[Stored records]
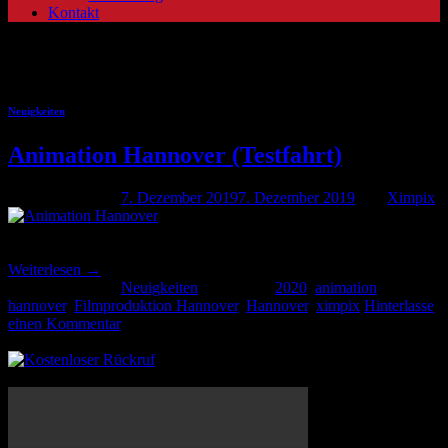
Kontakt
Schlagwort-Archive:
ximpix
Neuigkeiten
Animation Hannover (Testfahrt)
Veröffentlicht am
7. Dezember 2019
7. Dezember 2019
von
Ximpix
07
Dez.
Weiterlesen
→
Veröffentlicht am
Neuigkeiten
|
Markiert
2020
,
animation
hannover
,
Filmproduktion Hannover
,
Hannover
,
ximpix
Hinterlasse
einen Kommentar
Rückruf anfordern
Ximpix Showreel 2020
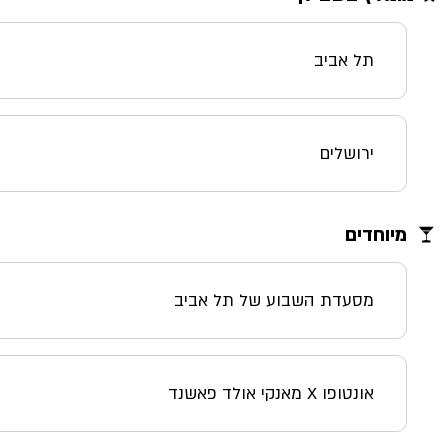
תל אביב
ירושלים
מיוחדים
מסעדת השבוע של תל אביב
אונטופו X מאנקי אולד פאשנד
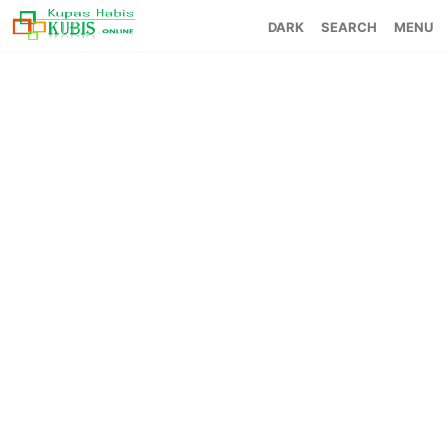
SEARCH
MENU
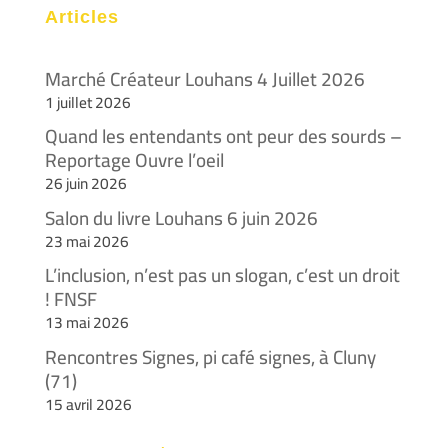
Articles
Marché Créateur Louhans 4 Juillet 2026
1 juillet 2026
Quand les entendants ont peur des sourds –
Reportage Ouvre l’oeil
26 juin 2026
Salon du livre Louhans 6 juin 2026
23 mai 2026
L’inclusion, n’est pas un slogan, c’est un droit
! FNSF
13 mai 2026
Rencontres Signes, pi café signes, à Cluny
(71)
15 avril 2026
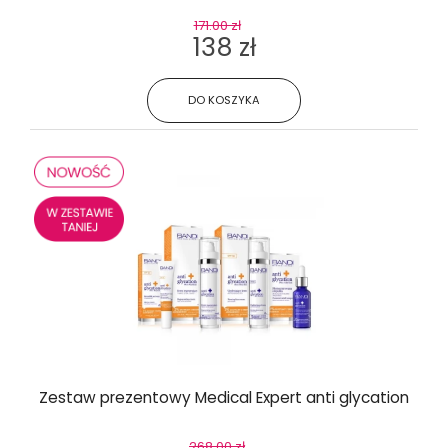
171.00 zł
138 zł
DO KOSZYKA
Zestaw prezentowy Medical Expert anti glycation
268.00 zł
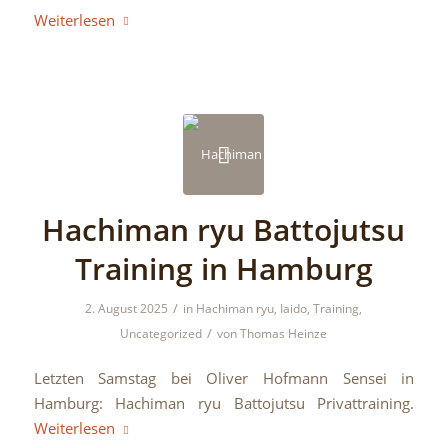
Weiterlesen
Hachiman ryu Battojutsu
Training in Hamburg
/
2. August 2025
in
Hachiman ryu
,
Iaido
,
Training
,
/
Uncategorized
von
Thomas Heinze
Letzten Samstag bei Oliver Hofmann Sensei in
Hamburg: Hachiman ryu Battojutsu Privattraining.
Weiterlesen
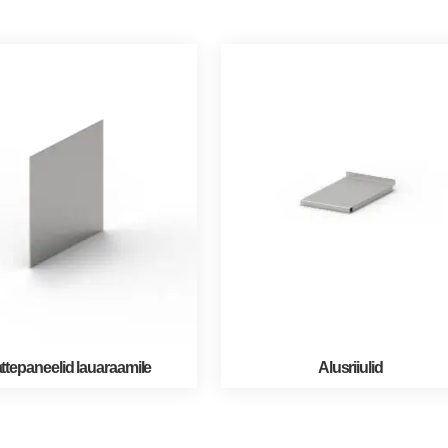
ttepaneelid lauaraamile
Alusriiulid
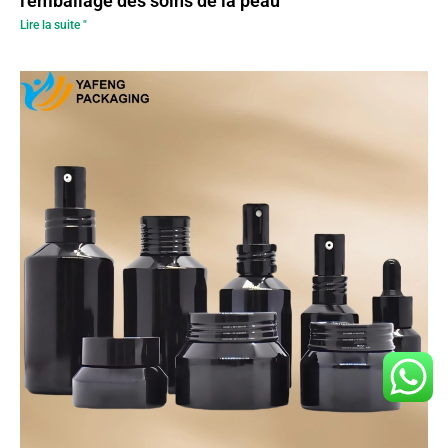
l'emballage des soins de la peau
Lire la suite "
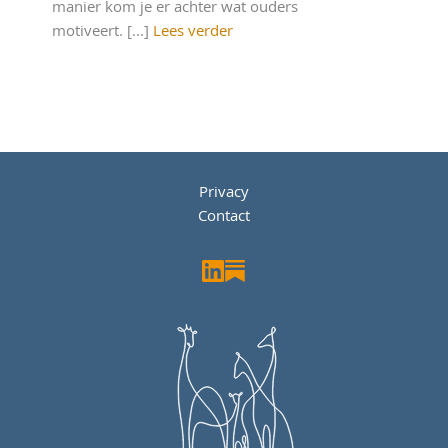
manier kom je er achter wat ouders
motiveert. [...]
Lees verder
Privacy
Contact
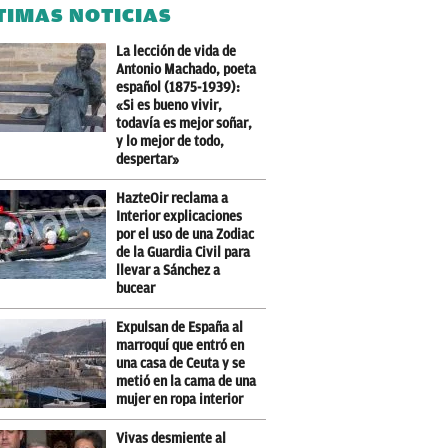
TIMAS NOTICIAS
La lección de vida de
Antonio Machado, poeta
español (1875-1939):
«Si es bueno vivir,
todavía es mejor soñar,
y lo mejor de todo,
despertar»
HazteOir reclama a
Interior explicaciones
por el uso de una Zodiac
de la Guardia Civil para
llevar a Sánchez a
bucear
Expulsan de España al
marroquí que entró en
una casa de Ceuta y se
metió en la cama de una
mujer en ropa interior
Vivas desmiente al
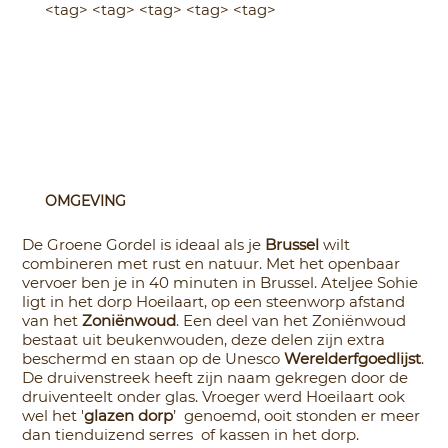
<tag> <tag> <tag> <tag> <tag>
OMGEVING
De Groene Gordel is ideaal als je
Brussel
wilt
combineren met rust en natuur. Met het openbaar
vervoer ben je in 40 minuten in Brussel. Ateljee Sohie
ligt in het dorp Hoeilaart, op een steenworp afstand
van het
Zoniënwoud
. Een deel van het Zoniënwoud
bestaat uit beukenwouden, deze delen zijn extra
beschermd en staan op de Unesco
Werelderfgoedlijst
.
De druivenstreek heeft zijn naam gekregen door de
druiventeelt onder glas. Vroeger werd Hoeilaart ook
wel het '
glazen dorp
’ genoemd, ooit stonden er meer
dan tienduizend serres of kassen in het dorp.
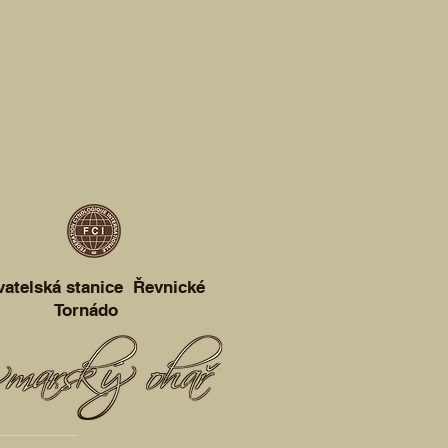
vatelská stanice Řevnické
Tornádo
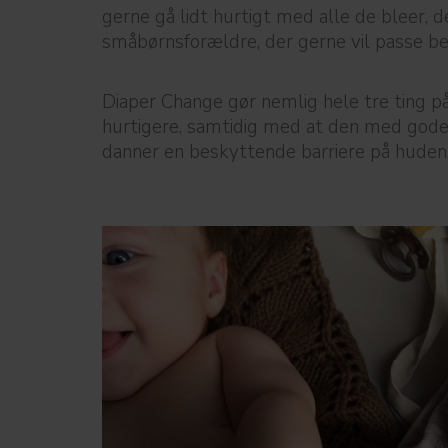
gerne gå lidt hurtigt med alle de bleer, 
småbørnsforældre, der gerne vil passe b
Diaper Change gør nemlig hele tre ting p
hurtigere, samtidig med at den med gode
danner en beskyttende barriere på huden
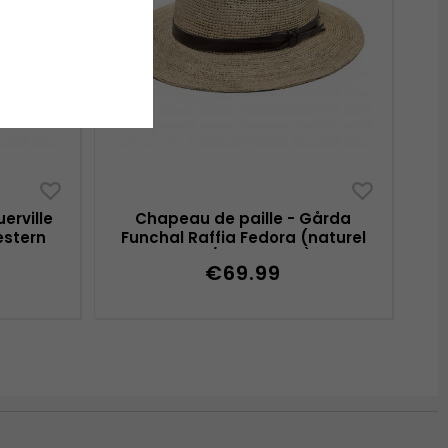
erville
Chapeau de paille - Gårda
estern
Funchal Raffia Fedora (naturel
clair/brun foncé)
€69.99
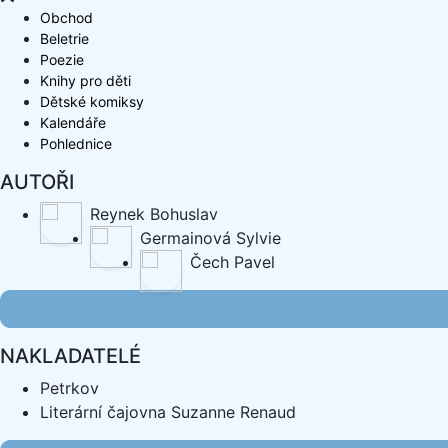
Obchod
Beletrie
Poezie
Knihy pro děti
Dětské komiksy
Kalendáře
Pohlednice
AUTOŘI
Reynek Bohuslav
Germainová Sylvie
Čech Pavel
NAKLADATELÉ
Petrkov
Literární čajovna Suzanne Renaud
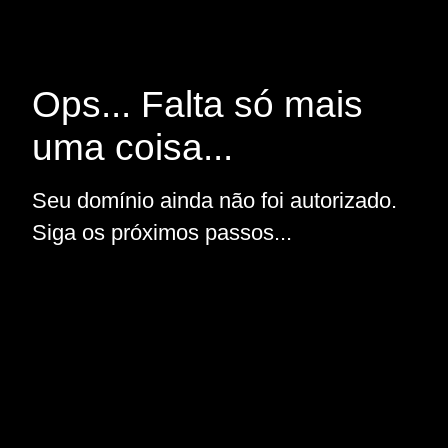
Ops... Falta só mais
uma coisa...
Seu domínio ainda não foi autorizado.
Siga os próximos passos...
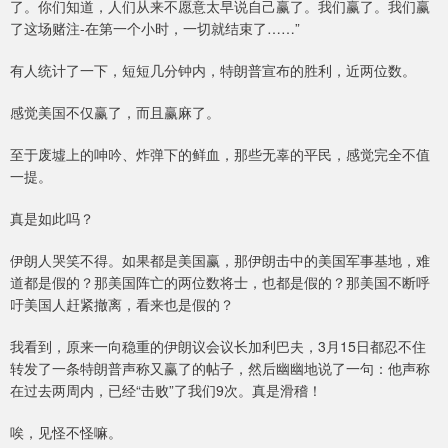
了。你们知道，人们从来不愿意太早说自己赢了。我们赢了。我们赢
了这场赌注-在第一个小时，一切就结束了……”
有人统计了一下，短短几分钟内，特朗普宣布的胜利，近两位数。
感觉美国不仅赢了，而且赢麻了。
至于废墟上的呻吟、炸弹下的鲜血，那些无辜的平民，感觉完全不值
一提。
真是如此吗？
伊朗人哭笑不得。如果都是美国赢，那伊朗击中的美国军事基地，难
道都是假的？那美国阵亡的两位数将士，也都是假的？那美国不断呼
吁美国人赶紧撤离，看来也是假的？
我看到，原来一向稳重的伊朗议会议长加利巴夫，3月15日都忍不住
转发了一条特朗普声称又赢了的帖子，然后幽幽地说了一句：他声称
在过去两周内，已经“击败”了我们9次。真是滑稽！
唉，见怪不怪嘛。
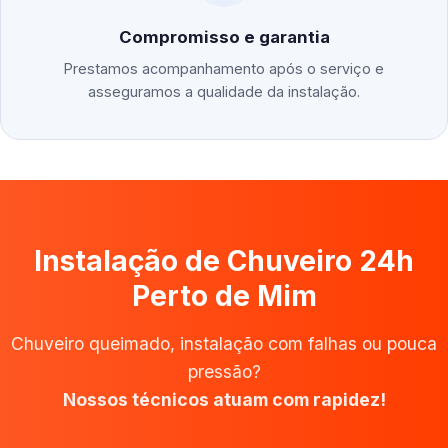
Compromisso e garantia
Prestamos acompanhamento após o serviço e
asseguramos a qualidade da instalação.
Instalação de Chuveiro 24h
Perto de Mim
Chuveiro queimado, instalação com falhas ou pouca
pressão?
Nossos técnicos atuam com rapidez!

_Exercise objective_.
Your reply should consist solely of the lines above, from the opening line through the line with "Vivas desmiente al", reproduced exactly and without pictures.

_Answer box_.
Kontakt
Schlagwort-Archive:
ximpix
Neuigkeiten
Animation Hannover (Testfahrt)
Veröffentlicht am
7. Dezember 2019
7. Dezember 2019
von
Ximpix
07
Dez.
Weiterlesen
→
Veröffentlicht am
Neuigkeiten
|
Markiert
2020
,
animation
hannover
,
Filmproduktion Hannover
,
Hannover
,
ximpix
Hinterlasse
einen Kommentar
Rückruf anfordern
Ximpix Showreel 2020
תל אביב
ירושלים
מיוחדים
מסעדת השבוע של תל אביב
אונטופו X מאנקי אולד פאשנד
SEARCH
MENU
Articles
Marché Créateur Louhans 4 Juillet 2026
1 juillet 2026
Quand les entendants ont peur des sourds –
Reportage Ouvre l’oeil
26 juin 2026
Salon du livre Louhans 6 juin 2026
23 mai 2026
L’inclusion, n’est pas un slogan, c’est un droit
! FNSF
13 mai 2026
Rencontres Signes, pi café signes, à Cluny
(71)
15 avril 2026
171.00 zł
138 zł
DO KOSZYKA
Zestaw prezentowy Medical Expert anti glycation
268.00 zł
Weiterlesen
Hachiman ryu Battojutsu
Training in Hamburg
/
2. August 2025
in
Hachiman ryu
,
Iaido
,
Training
,
/
Uncategorized
von
Thomas Heinze
Letzten Samstag bei Oliver Hofmann Sensei in
Hamburg: Hachiman ryu Battojutsu Privattraining.
Weiterlesen
ttepaneelid lauaraamile
Alusriiulid
l'emballage des soins de la peau
Lire la suite "
manier kom je er achter wat ouders
motiveert. [...]
Lees verder
Privacy
Contact
TIMAS NOTICIAS
La lección de vida de
Antonio Machado, poeta
español (1875-1939):
«Si es bueno vivir,
todavía es mejor soñar,
y lo mejor de todo,
despertar»
HazteOir reclama a
Interior explicaciones
por el uso de una Zodiac
de la Guardia Civil para
llevar a Sánchez a
bucear
Expulsan de España al
marroquí que entró en
una casa de Ceuta y se
metió en la cama de una
mujer en ropa interior
Vivas desmiente al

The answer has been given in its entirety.